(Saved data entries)
+++
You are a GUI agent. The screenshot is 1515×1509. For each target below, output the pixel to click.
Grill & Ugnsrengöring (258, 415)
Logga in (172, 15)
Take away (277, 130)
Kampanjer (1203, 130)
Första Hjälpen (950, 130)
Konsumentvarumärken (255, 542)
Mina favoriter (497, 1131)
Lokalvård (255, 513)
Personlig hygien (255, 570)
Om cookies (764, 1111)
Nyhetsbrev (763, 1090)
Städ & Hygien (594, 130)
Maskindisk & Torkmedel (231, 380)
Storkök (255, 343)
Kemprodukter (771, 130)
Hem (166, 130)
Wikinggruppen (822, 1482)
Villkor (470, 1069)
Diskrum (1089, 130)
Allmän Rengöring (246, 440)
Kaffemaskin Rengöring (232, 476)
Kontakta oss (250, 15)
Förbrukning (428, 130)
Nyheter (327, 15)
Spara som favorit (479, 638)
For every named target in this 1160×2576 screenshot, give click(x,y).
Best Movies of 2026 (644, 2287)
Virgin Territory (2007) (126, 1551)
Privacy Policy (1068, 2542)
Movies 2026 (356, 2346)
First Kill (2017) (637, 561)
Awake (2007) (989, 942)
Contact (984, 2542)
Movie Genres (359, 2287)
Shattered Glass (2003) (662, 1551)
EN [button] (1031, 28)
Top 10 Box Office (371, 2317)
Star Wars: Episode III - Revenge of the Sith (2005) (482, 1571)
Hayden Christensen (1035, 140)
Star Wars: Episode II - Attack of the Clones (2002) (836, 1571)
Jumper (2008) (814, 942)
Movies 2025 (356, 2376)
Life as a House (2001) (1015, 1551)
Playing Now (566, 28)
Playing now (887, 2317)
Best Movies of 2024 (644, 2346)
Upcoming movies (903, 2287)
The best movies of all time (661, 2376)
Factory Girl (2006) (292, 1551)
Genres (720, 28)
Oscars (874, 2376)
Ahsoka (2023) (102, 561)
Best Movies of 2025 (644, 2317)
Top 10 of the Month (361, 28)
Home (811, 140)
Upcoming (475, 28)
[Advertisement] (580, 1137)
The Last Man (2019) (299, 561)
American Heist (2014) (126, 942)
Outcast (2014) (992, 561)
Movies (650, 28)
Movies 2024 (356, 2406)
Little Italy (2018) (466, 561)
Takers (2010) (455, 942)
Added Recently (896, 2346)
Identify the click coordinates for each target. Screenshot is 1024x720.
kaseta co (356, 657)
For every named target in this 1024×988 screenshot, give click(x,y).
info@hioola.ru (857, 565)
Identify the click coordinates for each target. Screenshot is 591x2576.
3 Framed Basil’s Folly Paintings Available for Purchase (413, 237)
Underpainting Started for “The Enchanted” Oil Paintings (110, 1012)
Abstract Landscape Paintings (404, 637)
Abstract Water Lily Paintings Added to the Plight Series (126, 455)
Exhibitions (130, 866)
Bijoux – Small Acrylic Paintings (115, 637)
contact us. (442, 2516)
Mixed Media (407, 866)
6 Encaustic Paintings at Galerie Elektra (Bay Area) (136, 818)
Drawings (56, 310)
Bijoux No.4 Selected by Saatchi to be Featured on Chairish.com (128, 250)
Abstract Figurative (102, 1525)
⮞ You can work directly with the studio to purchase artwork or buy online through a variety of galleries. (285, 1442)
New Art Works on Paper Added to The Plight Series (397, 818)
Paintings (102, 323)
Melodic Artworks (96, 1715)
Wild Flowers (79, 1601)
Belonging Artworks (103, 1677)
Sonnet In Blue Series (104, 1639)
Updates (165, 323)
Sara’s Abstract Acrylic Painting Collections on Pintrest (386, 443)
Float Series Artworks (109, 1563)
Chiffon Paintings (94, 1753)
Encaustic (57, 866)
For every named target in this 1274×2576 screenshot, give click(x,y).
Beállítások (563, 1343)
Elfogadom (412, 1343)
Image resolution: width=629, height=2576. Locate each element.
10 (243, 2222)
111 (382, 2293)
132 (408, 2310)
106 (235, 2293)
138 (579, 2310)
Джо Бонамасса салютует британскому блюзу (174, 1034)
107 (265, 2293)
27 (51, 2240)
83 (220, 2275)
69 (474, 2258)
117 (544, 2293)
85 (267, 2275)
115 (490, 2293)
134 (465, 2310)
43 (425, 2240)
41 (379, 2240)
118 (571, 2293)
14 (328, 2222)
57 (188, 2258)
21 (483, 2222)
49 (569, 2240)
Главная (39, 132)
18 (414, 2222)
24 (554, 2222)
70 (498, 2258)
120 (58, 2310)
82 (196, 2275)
+++
Transcribe the records exactly as given.

You are a GUI agent. The screenshot is 1515×1509. For each target below, output the pixel to click.
Grill & Ugnsrengöring (258, 415)
Logga in (172, 15)
Take away (277, 130)
Kampanjer (1203, 130)
Första Hjälpen (950, 130)
Konsumentvarumärken (255, 542)
Mina favoriter (497, 1131)
Lokalvård (255, 513)
Personlig hygien (255, 570)
Om cookies (764, 1111)
Nyhetsbrev (763, 1090)
Städ & Hygien (594, 130)
Maskindisk & Torkmedel (231, 380)
Storkök (255, 343)
Kemprodukter (771, 130)
Hem (166, 130)
Wikinggruppen (822, 1482)
Villkor (470, 1069)
Diskrum (1089, 130)
Allmän Rengöring (246, 440)
Kaffemaskin Rengöring (232, 476)
Kontakta oss (250, 15)
Förbrukning (428, 130)
Nyheter (327, 15)
Spara som favorit (479, 638)
For every named target in this 1160×2576 screenshot, give click(x,y).
Best Movies of 2026 (644, 2287)
Virgin Territory (2007) (126, 1551)
Privacy Policy (1068, 2542)
Movies 2026 (356, 2346)
First Kill (2017) (637, 561)
Awake (2007) (989, 942)
Contact (984, 2542)
Movie Genres (359, 2287)
Shattered Glass (2003) (662, 1551)
EN [button] (1031, 28)
Top 10 Box Office (371, 2317)
Star Wars: Episode III - Revenge of the Sith (2005) (482, 1571)
Hayden Christensen (1035, 140)
Star Wars: Episode II - Attack of the Clones (2002) (836, 1571)
Jumper (2008) (814, 942)
Movies 2025 (356, 2376)
Life as a House (2001) (1015, 1551)
Playing Now (566, 28)
Playing now (887, 2317)
Best Movies of 2024 (644, 2346)
Upcoming movies (903, 2287)
The best movies of all time (661, 2376)
Factory Girl (2006) (292, 1551)
Genres (720, 28)
Oscars (874, 2376)
Ahsoka (2023) (102, 561)
Best Movies of 2025 (644, 2317)
Top 10 of the Month (361, 28)
Home (811, 140)
Upcoming (475, 28)
[Advertisement] (580, 1137)
The Last Man (2019) (299, 561)
American Heist (2014) (126, 942)
Outcast (2014) (992, 561)
Movies (650, 28)
Movies 2024 (356, 2406)
Little Italy (2018) (466, 561)
Takers (2010) (455, 942)
Added Recently (896, 2346)
Identify the click coordinates for each target. Screenshot is 1024x720.
kaseta co (356, 657)
For every named target in this 1024×988 screenshot, give click(x,y).
info@hioola.ru (857, 565)
Identify the click coordinates for each target. Screenshot is 591x2576.
3 Framed Basil’s Folly Paintings Available for Purchase (413, 237)
Underpainting Started for “The Enchanted” Oil Paintings (110, 1012)
Abstract Landscape Paintings (404, 637)
Abstract Water Lily Paintings Added to the Plight Series (126, 455)
Exhibitions (130, 866)
Bijoux – Small Acrylic Paintings (115, 637)
contact us. (442, 2516)
Mixed Media (407, 866)
6 Encaustic Paintings at Galerie Elektra (Bay Area) (136, 818)
Drawings (56, 310)
Bijoux No.4 Selected by Saatchi to be Featured on Chairish.com (128, 250)
Abstract Figurative (102, 1525)
⮞ You can work directly with the studio to purchase artwork or buy online through a variety of galleries. (285, 1442)
New Art Works on Paper Added to The Plight Series (397, 818)
Paintings (102, 323)
Melodic Artworks (96, 1715)
Wild Flowers (79, 1601)
Belonging Artworks (103, 1677)
Sonnet In Blue Series (104, 1639)
Updates (165, 323)
Sara’s Abstract Acrylic Painting Collections on Pintrest (386, 443)
Float Series Artworks (109, 1563)
Chiffon Paintings (94, 1753)
Encaustic (57, 866)
For every named target in this 1274×2576 screenshot, give click(x,y).
Beállítások (563, 1343)
Elfogadom (412, 1343)
Image resolution: width=629, height=2576. Locate each element.
10 (243, 2222)
111 (382, 2293)
132 (408, 2310)
106 (235, 2293)
138 (579, 2310)
Джо Бонамасса салютует британскому блюзу (174, 1034)
107 (265, 2293)
27 (51, 2240)
83 (220, 2275)
69 (474, 2258)
117 (544, 2293)
85 (267, 2275)
115 (490, 2293)
134 (465, 2310)
43 (425, 2240)
41 (379, 2240)
118 (571, 2293)
14 (328, 2222)
57 (188, 2258)
21 (483, 2222)
49 (569, 2240)
Главная (39, 132)
18 (414, 2222)
24 (554, 2222)
70 (498, 2258)
120 (58, 2310)
82 (196, 2275)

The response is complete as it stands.